What you should do: From the records below, copy out exactly the lines from the one containing "veya mesajınızı en etkili şekilde yansıtma" to the one containing "Наша выставка мебели", both included. Add nothing else.

================

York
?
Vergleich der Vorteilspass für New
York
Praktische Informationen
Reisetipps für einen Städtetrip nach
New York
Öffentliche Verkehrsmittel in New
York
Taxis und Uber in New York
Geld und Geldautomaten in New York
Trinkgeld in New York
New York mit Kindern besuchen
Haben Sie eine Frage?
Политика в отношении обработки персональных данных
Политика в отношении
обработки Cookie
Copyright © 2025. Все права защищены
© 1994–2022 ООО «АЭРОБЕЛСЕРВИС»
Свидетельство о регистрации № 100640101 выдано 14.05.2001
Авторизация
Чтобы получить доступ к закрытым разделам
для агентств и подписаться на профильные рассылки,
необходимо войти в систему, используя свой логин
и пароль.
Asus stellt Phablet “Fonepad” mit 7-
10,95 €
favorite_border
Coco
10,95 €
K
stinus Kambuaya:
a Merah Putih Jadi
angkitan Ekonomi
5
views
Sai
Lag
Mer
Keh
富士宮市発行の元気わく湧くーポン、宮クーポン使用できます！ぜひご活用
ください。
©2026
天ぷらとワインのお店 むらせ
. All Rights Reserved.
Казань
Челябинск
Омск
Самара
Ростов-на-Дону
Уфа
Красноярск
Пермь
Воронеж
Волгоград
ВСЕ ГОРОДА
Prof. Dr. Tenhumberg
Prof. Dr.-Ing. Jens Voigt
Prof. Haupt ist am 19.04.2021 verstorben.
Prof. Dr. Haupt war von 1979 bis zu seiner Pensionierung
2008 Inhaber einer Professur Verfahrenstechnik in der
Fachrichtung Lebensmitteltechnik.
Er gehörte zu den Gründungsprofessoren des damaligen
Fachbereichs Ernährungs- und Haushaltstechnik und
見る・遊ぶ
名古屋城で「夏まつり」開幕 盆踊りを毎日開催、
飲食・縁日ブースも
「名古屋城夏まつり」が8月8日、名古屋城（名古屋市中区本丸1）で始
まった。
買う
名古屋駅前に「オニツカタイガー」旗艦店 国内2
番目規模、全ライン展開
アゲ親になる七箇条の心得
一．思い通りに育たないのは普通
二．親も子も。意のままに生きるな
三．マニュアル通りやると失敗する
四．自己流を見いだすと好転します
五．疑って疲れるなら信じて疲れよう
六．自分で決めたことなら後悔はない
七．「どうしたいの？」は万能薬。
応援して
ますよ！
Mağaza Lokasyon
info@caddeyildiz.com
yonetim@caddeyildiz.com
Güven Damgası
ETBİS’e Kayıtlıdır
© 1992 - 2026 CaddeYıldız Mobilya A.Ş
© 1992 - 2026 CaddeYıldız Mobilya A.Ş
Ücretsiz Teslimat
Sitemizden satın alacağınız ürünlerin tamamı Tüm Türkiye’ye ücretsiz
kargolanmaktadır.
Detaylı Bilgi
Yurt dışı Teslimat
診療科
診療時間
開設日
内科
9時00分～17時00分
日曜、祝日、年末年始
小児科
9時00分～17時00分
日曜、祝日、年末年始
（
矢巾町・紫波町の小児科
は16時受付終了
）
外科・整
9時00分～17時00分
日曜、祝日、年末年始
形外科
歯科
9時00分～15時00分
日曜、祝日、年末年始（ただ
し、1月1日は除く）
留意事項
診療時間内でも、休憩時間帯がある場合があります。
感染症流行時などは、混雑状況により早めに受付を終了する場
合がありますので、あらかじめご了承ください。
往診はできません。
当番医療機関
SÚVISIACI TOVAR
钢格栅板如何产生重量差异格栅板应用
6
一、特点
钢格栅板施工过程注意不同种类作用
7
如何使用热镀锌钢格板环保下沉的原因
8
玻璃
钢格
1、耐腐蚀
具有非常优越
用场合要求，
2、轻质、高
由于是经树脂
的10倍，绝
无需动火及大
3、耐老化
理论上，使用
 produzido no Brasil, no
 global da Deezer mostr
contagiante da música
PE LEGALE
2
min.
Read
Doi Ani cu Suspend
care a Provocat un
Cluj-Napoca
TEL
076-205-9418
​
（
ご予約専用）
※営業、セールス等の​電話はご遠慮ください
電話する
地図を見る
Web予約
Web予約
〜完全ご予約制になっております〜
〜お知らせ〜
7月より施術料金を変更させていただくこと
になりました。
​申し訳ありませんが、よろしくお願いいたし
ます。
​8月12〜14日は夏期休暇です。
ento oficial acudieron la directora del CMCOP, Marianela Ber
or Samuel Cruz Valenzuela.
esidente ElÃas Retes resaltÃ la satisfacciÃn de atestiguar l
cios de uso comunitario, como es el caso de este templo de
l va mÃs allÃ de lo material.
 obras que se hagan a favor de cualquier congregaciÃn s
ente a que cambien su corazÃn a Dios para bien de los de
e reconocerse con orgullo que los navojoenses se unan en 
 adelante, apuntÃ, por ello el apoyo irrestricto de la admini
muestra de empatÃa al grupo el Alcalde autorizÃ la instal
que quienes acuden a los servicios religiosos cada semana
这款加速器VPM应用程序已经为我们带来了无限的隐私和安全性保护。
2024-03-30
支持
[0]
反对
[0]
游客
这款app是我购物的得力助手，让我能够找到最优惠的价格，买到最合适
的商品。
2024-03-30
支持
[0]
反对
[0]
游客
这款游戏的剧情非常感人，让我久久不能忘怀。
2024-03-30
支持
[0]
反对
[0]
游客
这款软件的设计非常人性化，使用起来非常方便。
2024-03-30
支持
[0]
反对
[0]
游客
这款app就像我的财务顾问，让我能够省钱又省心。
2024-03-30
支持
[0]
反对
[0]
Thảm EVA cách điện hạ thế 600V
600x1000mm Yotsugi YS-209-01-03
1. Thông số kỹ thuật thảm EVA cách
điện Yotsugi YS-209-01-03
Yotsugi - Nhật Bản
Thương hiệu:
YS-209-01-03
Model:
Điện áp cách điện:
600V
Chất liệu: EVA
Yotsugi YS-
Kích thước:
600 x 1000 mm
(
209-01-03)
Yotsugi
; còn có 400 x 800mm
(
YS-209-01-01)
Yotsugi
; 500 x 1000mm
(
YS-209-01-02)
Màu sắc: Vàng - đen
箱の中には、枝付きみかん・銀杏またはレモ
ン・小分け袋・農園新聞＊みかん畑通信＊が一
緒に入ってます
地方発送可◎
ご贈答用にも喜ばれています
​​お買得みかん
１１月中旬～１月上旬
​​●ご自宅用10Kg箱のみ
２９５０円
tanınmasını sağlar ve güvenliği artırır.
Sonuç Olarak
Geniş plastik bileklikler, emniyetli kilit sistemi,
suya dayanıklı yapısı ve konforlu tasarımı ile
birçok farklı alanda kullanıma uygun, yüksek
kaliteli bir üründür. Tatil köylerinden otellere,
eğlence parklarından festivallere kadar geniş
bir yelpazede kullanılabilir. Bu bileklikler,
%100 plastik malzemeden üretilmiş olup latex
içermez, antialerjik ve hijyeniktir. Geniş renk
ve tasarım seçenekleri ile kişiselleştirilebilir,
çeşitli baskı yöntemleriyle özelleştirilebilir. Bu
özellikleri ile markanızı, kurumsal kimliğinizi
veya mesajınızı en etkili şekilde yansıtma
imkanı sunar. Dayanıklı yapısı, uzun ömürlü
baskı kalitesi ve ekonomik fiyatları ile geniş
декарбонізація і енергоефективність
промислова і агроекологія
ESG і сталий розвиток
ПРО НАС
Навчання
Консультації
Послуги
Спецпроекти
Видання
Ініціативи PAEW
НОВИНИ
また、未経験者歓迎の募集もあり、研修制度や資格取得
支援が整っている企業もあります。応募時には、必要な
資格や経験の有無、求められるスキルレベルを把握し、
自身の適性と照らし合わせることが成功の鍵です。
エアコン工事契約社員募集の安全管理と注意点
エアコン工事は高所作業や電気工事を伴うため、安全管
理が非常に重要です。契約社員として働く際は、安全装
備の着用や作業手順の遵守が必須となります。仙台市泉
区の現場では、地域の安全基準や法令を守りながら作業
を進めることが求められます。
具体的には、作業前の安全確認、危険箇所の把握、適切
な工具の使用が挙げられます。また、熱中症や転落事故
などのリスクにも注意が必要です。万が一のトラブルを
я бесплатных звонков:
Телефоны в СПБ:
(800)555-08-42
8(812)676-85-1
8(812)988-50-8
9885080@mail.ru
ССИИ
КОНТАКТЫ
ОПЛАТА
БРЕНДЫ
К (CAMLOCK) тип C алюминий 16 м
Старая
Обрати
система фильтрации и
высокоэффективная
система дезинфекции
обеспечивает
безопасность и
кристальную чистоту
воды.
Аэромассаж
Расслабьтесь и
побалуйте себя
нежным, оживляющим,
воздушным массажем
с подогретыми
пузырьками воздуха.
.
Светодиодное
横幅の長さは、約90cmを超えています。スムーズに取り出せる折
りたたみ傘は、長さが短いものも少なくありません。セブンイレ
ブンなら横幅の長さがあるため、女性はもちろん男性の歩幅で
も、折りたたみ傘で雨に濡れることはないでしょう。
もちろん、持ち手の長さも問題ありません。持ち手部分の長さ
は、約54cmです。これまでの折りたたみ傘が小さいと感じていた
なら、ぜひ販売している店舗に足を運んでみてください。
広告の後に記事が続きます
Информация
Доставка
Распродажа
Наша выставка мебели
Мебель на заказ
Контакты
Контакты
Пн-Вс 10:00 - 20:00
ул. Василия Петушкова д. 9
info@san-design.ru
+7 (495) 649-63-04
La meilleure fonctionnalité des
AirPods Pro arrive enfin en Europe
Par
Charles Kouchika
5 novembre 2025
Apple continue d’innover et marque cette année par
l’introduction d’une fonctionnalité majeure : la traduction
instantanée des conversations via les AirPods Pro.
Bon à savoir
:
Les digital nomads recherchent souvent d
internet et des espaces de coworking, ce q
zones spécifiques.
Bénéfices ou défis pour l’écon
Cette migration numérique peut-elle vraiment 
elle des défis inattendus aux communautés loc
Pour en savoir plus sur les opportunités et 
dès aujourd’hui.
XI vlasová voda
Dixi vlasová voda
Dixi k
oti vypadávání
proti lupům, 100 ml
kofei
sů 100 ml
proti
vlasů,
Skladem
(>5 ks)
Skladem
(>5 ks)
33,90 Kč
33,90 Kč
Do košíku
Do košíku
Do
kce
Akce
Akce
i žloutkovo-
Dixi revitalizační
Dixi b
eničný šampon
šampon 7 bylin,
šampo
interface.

================

Answer space:
veya mesajınızı en etkili şekilde yansıtma
imkanı sunar. Dayanıklı yapısı, uzun ömürlü
baskı kalitesi ve ekonomik fiyatları ile geniş
декарбонізація і енергоефективність
промислова і агроекологія
ESG і сталий розвиток
ПРО НАС
Навчання
Консультації
Послуги
Спецпроекти
Видання
Ініціативи PAEW
НОВИНИ
また、未経験者歓迎の募集もあり、研修制度や資格取得
支援が整っている企業もあります。応募時には、必要な
資格や経験の有無、求められるスキルレベルを把握し、
自身の適性と照らし合わせることが成功の鍵です。
エアコン工事契約社員募集の安全管理と注意点
エアコン工事は高所作業や電気工事を伴うため、安全管
理が非常に重要です。契約社員として働く際は、安全装
備の着用や作業手順の遵守が必須となります。仙台市泉
区の現場では、地域の安全基準や法令を守りながら作業
を進めることが求められます。
具体的には、作業前の安全確認、危険箇所の把握、適切
な工具の使用が挙げられます。また、熱中症や転落事故
などのリスクにも注意が必要です。万が一のトラブルを
я бесплатных звонков:
Телефоны в СПБ:
(800)555-08-42
8(812)676-85-1
8(812)988-50-8
9885080@mail.ru
ССИИ
КОНТАКТЫ
ОПЛАТА
БРЕНДЫ
К (CAMLOCK) тип C алюминий 16 м
Старая
Обрати
система фильтрации и
высокоэффективная
система дезинфекции
обеспечивает
безопасность и
кристальную чистоту
воды.
Аэромассаж
Расслабьтесь и
побалуйте себя
нежным, оживляющим,
воздушным массажем
с подогретыми
пузырьками воздуха.
.
Светодиодное
横幅の長さは、約90cmを超えています。スムーズに取り出せる折
りたたみ傘は、長さが短いものも少なくありません。セブンイレ
ブンなら横幅の長さがあるため、女性はもちろん男性の歩幅で
も、折りたたみ傘で雨に濡れることはないでしょう。
もちろん、持ち手の長さも問題ありません。持ち手部分の長さ
は、約54cmです。これまでの折りたたみ傘が小さいと感じていた
なら、ぜひ販売している店舗に足を運んでみてください。
広告の後に記事が続きます
Информация
Доставка
Распродажа
Наша выставка мебели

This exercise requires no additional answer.